SYDNEY (REUTERS) - Australia’s second-most populous state Victoria said on Tuesday (Aug 4) military personnel will be deployed to enforce Covid-19 isolation orders, with anyone caught in breach of those rules facing tough new fines.
But nearly a third of those who had contracted Covid-19 were not self-isolating at home when checked on by officials, requiring tough new penalties, Victoria state Premier Daniel Andrews said on Tuesday.
Mr Andrews said 500 military personnel will this week deploy to Victoria to bolster enforcement of self-isolation orders, with fines of nearly A$5,000 (S$4,900) for breaching stay-at-home orders. The only exemption will be for urgent medical care.
“There is literally no reason for you to leave your home and if you were to leave your home and not be found there, you will have a very difficult time convincing Victoria police that you have a lawful reason,” Mr Andrews told reporters in Melbourne .

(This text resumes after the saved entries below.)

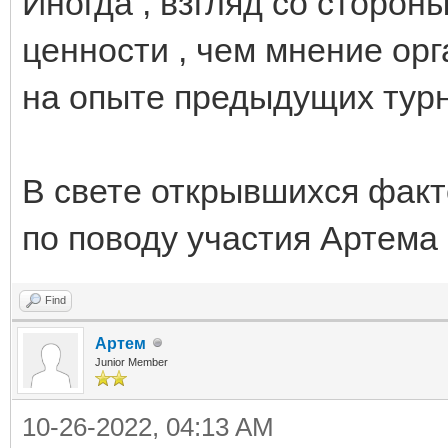
Иногда , взгляд со сторон
ценности , чем мнение орг
на опыте предыдущих тур
В свете открывшихся факто
по поводу участия Артема
Find
Артем
Junior Member
10-26-2022, 04:13 AM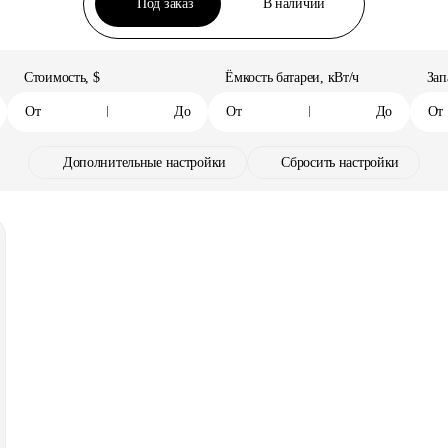
Под заказ
В наличии
Стоимость, $
Ёмкость батареи, кВт/ч
Зап
Дополнительные настройки
Сбросить настройки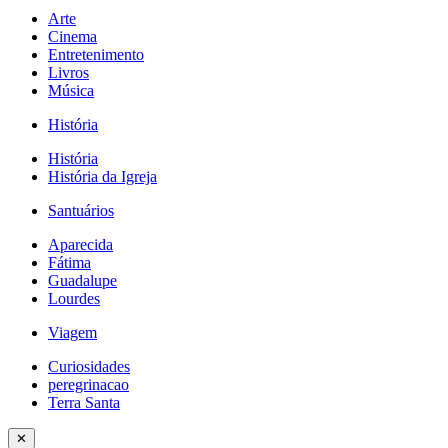
Arte
Cinema
Entretenimento
Livros
Música
História
História
História da Igreja
Santuários
Aparecida
Fátima
Guadalupe
Lourdes
Viagem
Curiosidades
peregrinacao
Terra Santa
✕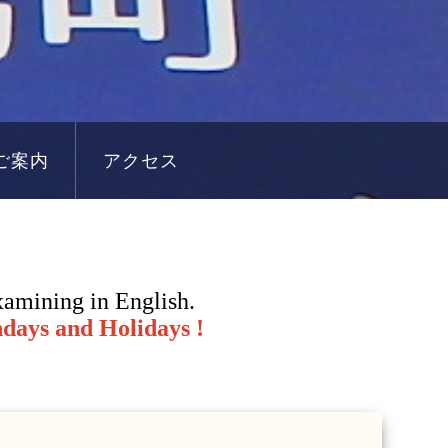
ご案内
アクセス
xamining in English.
ndays and Holidays !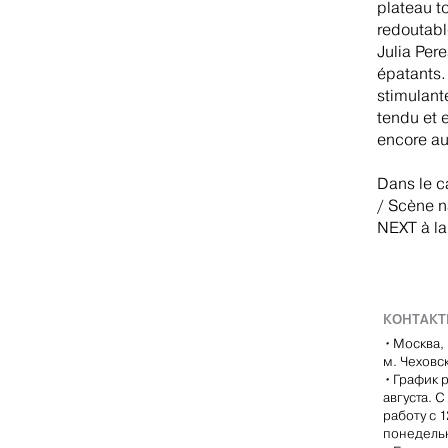
plateau t
redoutabl
Julia Per
épatants. 
stimulant
tendu et 
encore au
Dans le c
/ Scène n
NEXT à la
КОНТАК
•
Москва, 
м. Чеховс
•
График р
августа. 
работу с 
понедель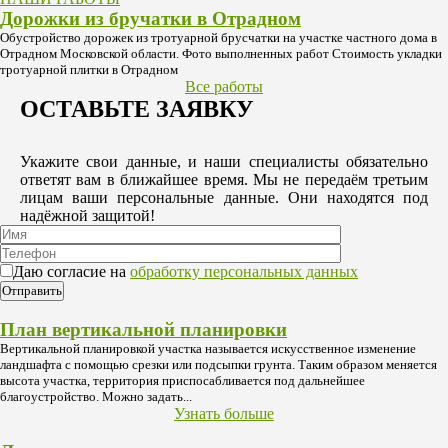
Дорожки из бручатки в Отрадном
Обустройство дорожек из тротуарной брусчатки на участке частного дома в
Отрадном Московской области. Фото выполненных работ Стоимость укладки
тротуарной плитки в Отрадном
Все работы
ОСТАВЬТЕ ЗАЯВКУ
Укажите свои данные, и наши специалисты обязательно
ответят вам в ближайшее время. Мы не передаём третьим
лицам ваши персональные данные. Они находятся под
надёжной защитой!
Даю согласие на
обработку персональных данных
План вертикальной планировки
Вертикальной планировкой участка называется искусственное изменение
ландшафта с помощью срезки или подсыпки грунта. Таким образом меняется
высота участка, территория приспосабливается под дальнейшее
благоустройство. Можно задать...
Узнать больше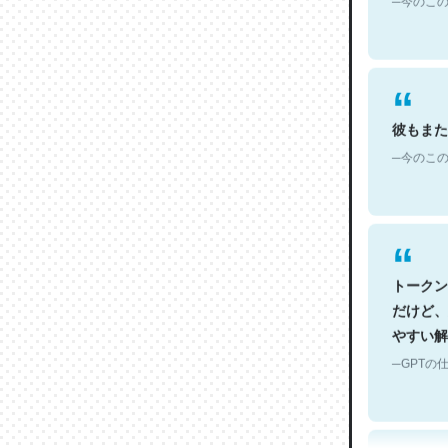
彼もまた
─今のこの
トークン
だけど、
やすい解
─GPTの仕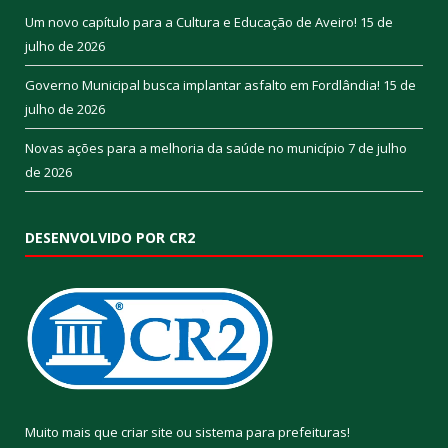
Um novo capítulo para a Cultura e Educação de Aveiro!
15 de
julho de 2026
Governo Municipal busca implantar asfalto em Fordlândia!
15 de
julho de 2026
Novas ações para a melhoria da saúde no município
7 de julho
de 2026
DESENVOLVIDO POR CR2
Muito mais que
criar site
ou
sistema para prefeituras
!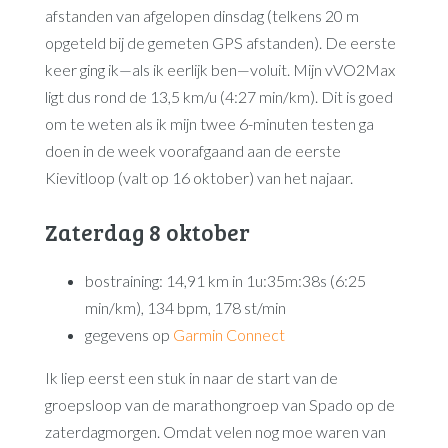
afstanden van afgelopen dinsdag (telkens 20 m
opgeteld bij de gemeten GPS afstanden). De eerste
keer ging ik—als ik eerlijk ben—voluit. Mijn vVO2Max
ligt dus rond de 13,5 km/u (4:27 min/km). Dit is goed
om te weten als ik mijn twee 6-minuten testen ga
doen in de week voorafgaand aan de eerste
Kievitloop (valt op 16 oktober) van het najaar.
Zaterdag 8 oktober
bostraining: 14,91 km in 1u:35m:38s (6:25
min/km), 134 bpm, 178 st/min
gegevens op
Garmin Connect
Ik liep eerst een stuk in naar de start van de
groepsloop van de marathongroep van Spado op de
zaterdagmorgen. Omdat velen nog moe waren van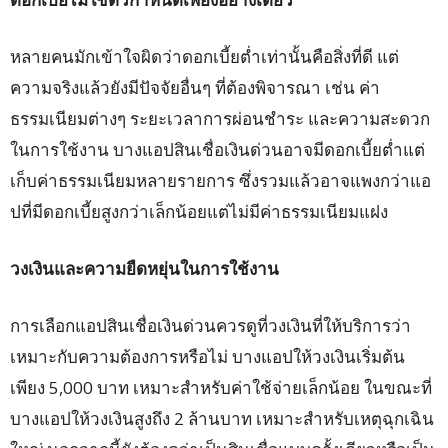
หลายคนมักเข้าใจผิดว่าดอกเบี้ยต่ำเท่านั้นคือสิ่งที่ดี แต่
ความจริงแล้วยังมีปัจจัยอื่นๆ ที่ต้องพิจารณา เช่น ค่า
ธรรมเนียมต่างๆ ระยะเวลาการผ่อนชำระ และความสะดวก
ในการใช้งาน บางแอปสินเชื่อเงินด่วนอาจมีดอกเบี้ยต่ำแต่
เก็บค่าธรรมเนียมหลายรายการ ซึ่งรวมแล้วอาจแพงกว่าแอ
ปที่มีดอกเบี้ยสูงกว่าเล็กน้อยแต่ไม่มีค่าธรรมเนียมแฝง
วงเงินและความยืดหยุ่นในการใช้งาน
การเลือกแอปสินเชื่อเงินด่วนควรดูที่วงเงินที่ให้บริการว่า
เหมาะกับความต้องการหรือไม่ บางแอปให้วงเงินเริ่มต้น
เพียง 5,000 บาท เหมาะสำหรับค่าใช้จ่ายเล็กน้อย ในขณะที่
บางแอปให้วงเงินสูงถึง 2 ล้านบาท เหมาะสำหรับเหตุฉุกเฉิน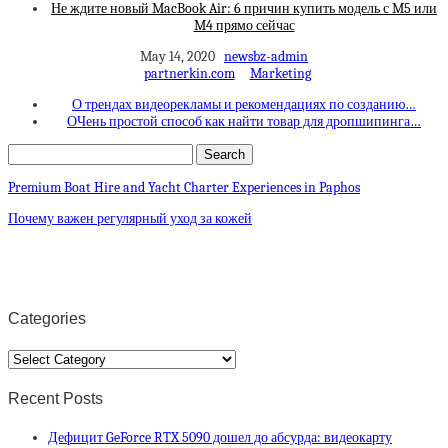
Не ждите новый MacBook Air: 6 причин купить модель с M5 или
M4 прямо сейчас
May 14, 2020
newsbz-admin
partnerkin.com
Marketing
О трендах видеорекламы и рекомендациях по созданию…
ОЧень простой способ как найти товар для дропшипинга…
Premium Boat Hire and Yacht Charter Experiences in Paphos
Почему важен регулярный уход за кожей
Categories
Categories
Recent Posts
Дефицит GeForce RTX 5090 дошел до абсурда: видеокарту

Victoria on Tuesday reported 439 new Covid-19 cases in the past 24 hours. Mr Andrews said 11 people had died from the virus since Monday. In total, Australia has recorded nearly 19,000 Covid-19 cases and 232 fatalities, far fewer than many other developed nations.
Australia’s second-biggest city, Melbourne, already under night curfew, announced fresh restrictions on industries, including retail and construction, on Monday in a bid to contain a resurgence of the coronavirus.
From Wednesday night, Melbourne, the capital of Victoria state, will close retail, some manufacturing and administrative businesses as part of a six-week lockdown.
The new measures are expected to double the number of jobs affected by coronavirus restrictions to around 500,000 and, along with those working from home, will keep one million people from moving around for work.
Having already imposed the strictest restrictions on movement, Victoria declared a “state of disaster” on Sunday.
Australia has fared better than many countries, with 18,361 coronavirus cases and 221 deaths from a population of 25 million, but the surge in community transmissions in Victoria raised fears that the infection rate could blow out of control.
Supermarkets will remain open, along with restaurant takeaway and delivery, but many other retail outlets will shut.
The outbreak in Victoria, which makes up a quarter of the national economy, has scuppered hopes for a quick rebound from Australia’s first recession in nearly three decades.